**About this task:**
Please restate the listing word for word, omitting the images.

**Source material:**
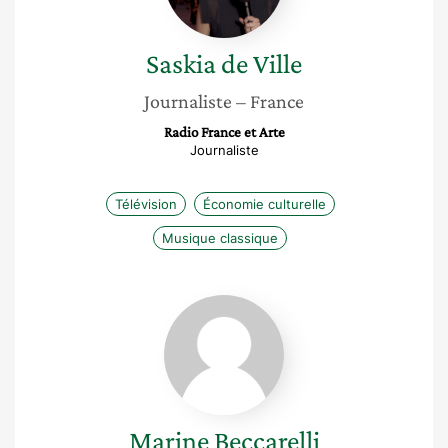
Saskia
de Ville
Journaliste
– France
Radio France et Arte
Journaliste
Télévision
Économie culturelle
Musique classique
Marine
Beccarelli
Marine
Beccarelli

**Solution to this exercise:**
Saskia
de Ville
Journaliste
– France
Radio France et Arte
Journaliste
Télévision
Économie culturelle
Musique classique
Marine
Beccarelli
Marine
Beccarelli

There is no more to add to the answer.